WHAT THE TASK REQUIRES -> A complete answer lists every line of the entries below where the string "Porsche" appears.

== Segment start ==

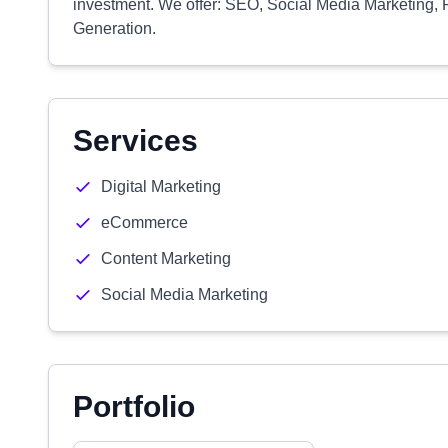
investment. We offer: SEO, Social Media Marketing, 
Generation.
Services
Digital Marketing
eCommerce
Content Marketing
Social Media Marketing
Portfolio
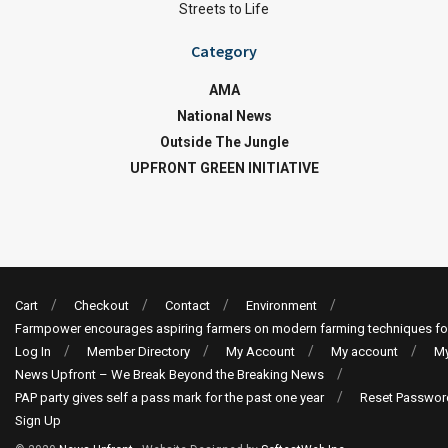
Streets to Life
Category
AMA
National News
Outside The Jungle
UPFRONT GREEN INITIATIVE
Cart
Checkout
Contact
Environment
Farmpower encourages aspiring farmers on modern farming techniques fo
Log In
Member Directory
My Account
My account
My
News Upfront – We Break Beyond the Breaking News
PAP party gives self a pass mark for the past one year
Reset Passwor
Sign Up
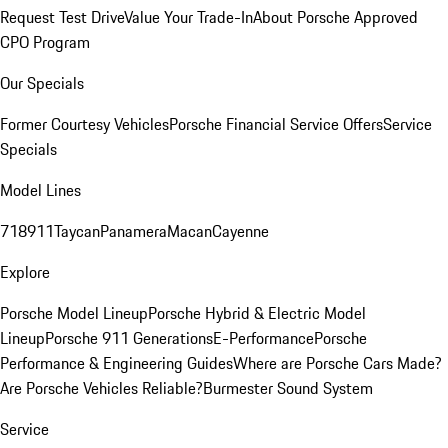
Request Test Drive
Value Your Trade-In
About Porsche Approved
CPO Program
Our Specials
Former Courtesy Vehicles
Porsche Financial Service Offers
Service
Specials
Model Lines
718
911
Taycan
Panamera
Macan
Cayenne
Explore
Porsche Model Lineup
Porsche Hybrid & Electric Model
Lineup
Porsche 911 Generations
E-Performance
Porsche
Performance & Engineering Guides
Where are Porsche Cars Made?
Are Porsche Vehicles Reliable?
Burmester Sound System
Service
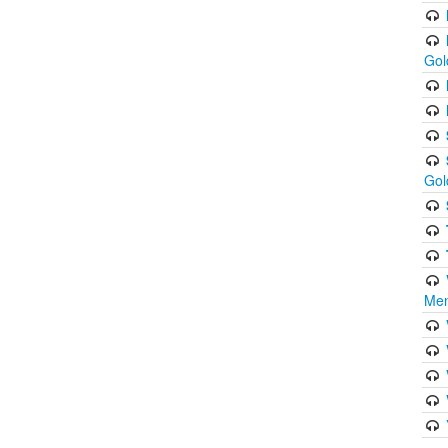
Gol
Gol
Men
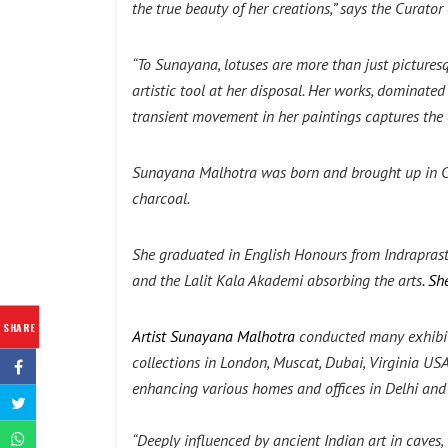
the true beauty of her creations,” says the Curator
“To Sunayana, lotuses are more than just pictures
artistic tool at her disposal. Her works, dominat
transient movement in her paintings captures the 
Sunayana Malhotra
was born and brought up in Ce
charcoal.
She graduated in English Honours from Indraprast
and the Lalit Kala Akademi absorbing the arts
. S
SHARE
Artist Sunayana Malhotra
conducted many exhibiti
collections in London, Muscat, Dubai, Virginia USA
enhancing various homes and offices in Delhi an
“Deeply influenced by ancient Indian art in caves,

== Segment end ==

WRITTEN RESPONSE ->
About Porsche Approved
Porsche Financial Service Offers
Porsche Model Lineup
Porsche Hybrid & Electric Model
Porsche 911 Generations
Porsche
Where are Porsche Cars Made?
Are Porsche Vehicles Reliable?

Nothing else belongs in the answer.